O amanhecer desta semana foi quiçá o acordar mais surpreso que Portugal poderia sequer imaginar. Inesperadamente o dito impossível aconteceu, e claro que agora todos sabem explicar aquilo que antes muito provavelmente nenhuma alma previu. Será uma vitória da estabilidade? Uma vitória da esquerda sobre a direita? O castigar da extrema esquerda? Uma vitória do medo? Uma mobilização do voto útil à esquerda? A vitória do voto envelhecido sobre o jovem? Enfim, certo é que para alguns foi um acordar feliz, para tantos outros uma verdadeira comédia dantesca, que ressuscita os fantasmas das penosas maiorias absolutas do PS e dos estragos que o poder absoluto provadamente gera. Há hoje um perigo no horizonte de proporções irreversíveis.

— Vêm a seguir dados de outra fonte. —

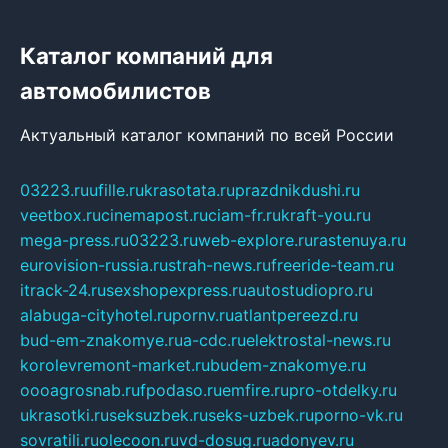
Каталог компаний для
автомобилистов
Актуальный каталог компаний по всей России
03223.ru
ufille.ru
krasotata.ru
prazdnikdushi.ru
veetbox.ru
cinemapost.ru
ciam-fr.ru
kraft-you.ru
mega-press.ru
03223.ru
web-explore.ru
rastenuya.ru
eurovision-russia.ru
strah-news.ru
freeride-team.ru
itrack-24.ru
sexshopexpress.ru
autostudiopro.ru
alabuga-cityhotel.ru
pornv.ru
atlantpereezd.ru
bud-em-znakomye.ru
a-cdc.ru
elektrostal-news.ru
korolevremont-market.ru
budem-znakomye.ru
oooagrosnab.ru
fpodaso.ru
emfire.ru
pro-otdelky.ru
ukrasotki.ru
seksuzbek.ru
seks-uzbek.ru
porno-vk.ru
sovratili.ru
olecoon.ru
vd-dosug.ru
adonyev.ru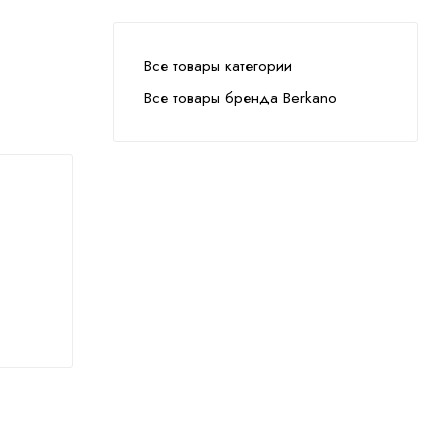
Все товары категории
Все товары бренда Berkano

Um debate mais profundo sobre as estratégias e campanhas de cada um dos partidos poderia até explicar o que nos trouxe a este cenário e é certamente essencial debater de que forma poderão agora as demais forças políticas construir uma oposição eficaz e ambiciosa perante aquele que é a perfeita encarnação do partido-estado. No presente importa também que nos debrucemos sobre um outro tema – sobre o qual poderá até muito já se ter escrito, mas aparentemente não o suficiente – digno de um minuto de silêncio e de vergonha alheia. O que diriam os nossos antepassados se soubessem que na era em que vivemos, perto de metade de nós abdica de escolher o futuro dos nossos filhos? Que legado nos deixaram aqueles que lutaram para que a escolha fosse um direito? Ao ver o sucedido julgariam que ninguém sabe que coisa quer, e revoltosamente repudiariam. Uma coisa é certa: Portugal perdeu. Perdeu ao ter 42,04% dos seus eleitores a fazer uma qualquer outra coisa que não contribuir para o futuro da sua nação e dos seus filhos. Perdeu quando quase 4 milhões de portugueses não fizeram ouvir a sua voz. Perdeu quando achamos que reduzir a abstenção é uma vitória absoluta, mesmo que seja ainda a terceira abstenção mais alta de sempre, quiçá nas eleições mais relevantes dos últimos 20 anos pela viragem sobre a crise pandémica (que desejamos próxima) e pelo emprego dos muitos milhões que estão para vir (rezemos face à sua aplicação). Perdemos, sobretudo, quando não há a coragem política necessária nas lideranças deste país – mesmo no contexto atual – para dizer que a democracia perdeu e assumir que é preciso trabalhar em novas formas de trazer os eleitores às urnas. Sim, Portugal perdeu. Perdeu em toda a linha.

De facto, o povo português tem traços que nem mesmo a história parece abalar. Inexplicavelmente bem retratado pelo psicólogo holandês Geert Hofstede como um dos países com maior aversão ao risco e menor visão a longo prazo. Assim é o português: um pacífico revoltado, adepto confesso de resultados no curto prazo e com horror a mudanças – mesmo quando elas possam ser essenciais (tema para outra discussão). Um povo nas palavras de Guerra Junqueiro “imbecilizado e resignado, humilde e macambúzio, fatalista e sonâmbulo (…) um povo em catalepsia ambulante, não se lembrando nem donde vem, nem onde está, nem para onde vai” [Pátria, 1896]. Como diz o povo: “o futuro a Deus pertence”, mas estaremos cá – não os que, entretanto, emigrarem – para ver o resultado do que concedemos no passado domingo. Daqui a 4 anos faremos o balanço (esperemos ainda poder fazer contas) que desesperadamente precisamos positivo, para não cimentarmos de vez o lugar na cauda da Europa e o nosso perfil de imobilismo e sobrevivência. Estaremos certos de que com maioria mais do que absoluta nos anos de governação pós 25 de Abril, a responsabilidade do estado da nação será somente de um partido, o Partido Socialista, ou já não o é?